> TRY IT: Which lines in the records below include the word "from"? Report each of them in full.

> INPUT FOR THIS TASK:
━━━━━━━━━━

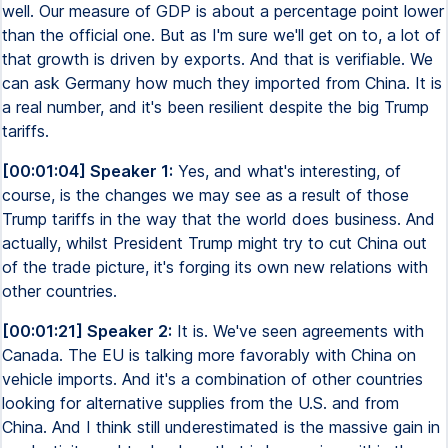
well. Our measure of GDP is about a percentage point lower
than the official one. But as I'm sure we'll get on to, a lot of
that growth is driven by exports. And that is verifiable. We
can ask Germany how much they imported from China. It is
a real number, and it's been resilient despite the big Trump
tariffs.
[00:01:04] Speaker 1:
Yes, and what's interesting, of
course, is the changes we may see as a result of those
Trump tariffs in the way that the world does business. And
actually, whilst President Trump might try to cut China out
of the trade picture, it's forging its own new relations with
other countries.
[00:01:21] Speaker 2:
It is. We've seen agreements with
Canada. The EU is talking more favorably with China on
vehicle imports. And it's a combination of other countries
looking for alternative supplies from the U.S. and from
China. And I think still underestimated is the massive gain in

━━━━━━━━━━

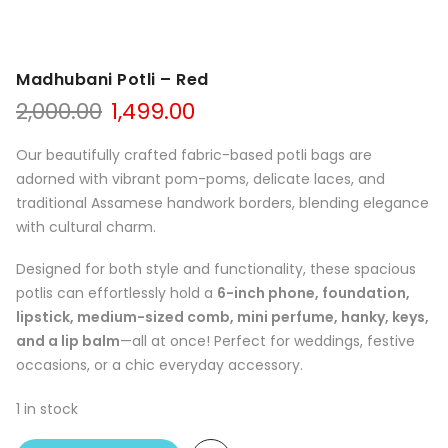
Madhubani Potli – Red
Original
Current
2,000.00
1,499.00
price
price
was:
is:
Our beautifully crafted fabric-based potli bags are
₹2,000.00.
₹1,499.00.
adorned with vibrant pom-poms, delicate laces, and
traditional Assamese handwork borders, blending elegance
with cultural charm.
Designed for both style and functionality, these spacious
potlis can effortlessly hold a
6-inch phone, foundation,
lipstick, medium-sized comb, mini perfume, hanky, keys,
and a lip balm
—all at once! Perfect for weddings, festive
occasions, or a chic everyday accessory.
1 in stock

━━━━━━━━━━

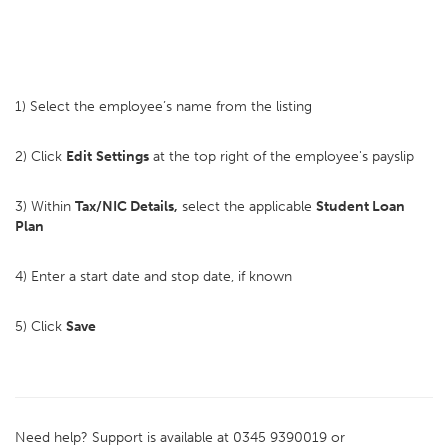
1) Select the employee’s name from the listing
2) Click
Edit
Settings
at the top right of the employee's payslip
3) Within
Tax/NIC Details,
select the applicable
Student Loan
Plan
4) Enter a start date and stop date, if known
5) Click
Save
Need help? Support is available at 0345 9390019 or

━━━━━━━━━━

> RESULT:
can ask Germany how much they imported from China. It is
looking for alternative supplies from the U.S. and from
1) Select the employee’s name from the listing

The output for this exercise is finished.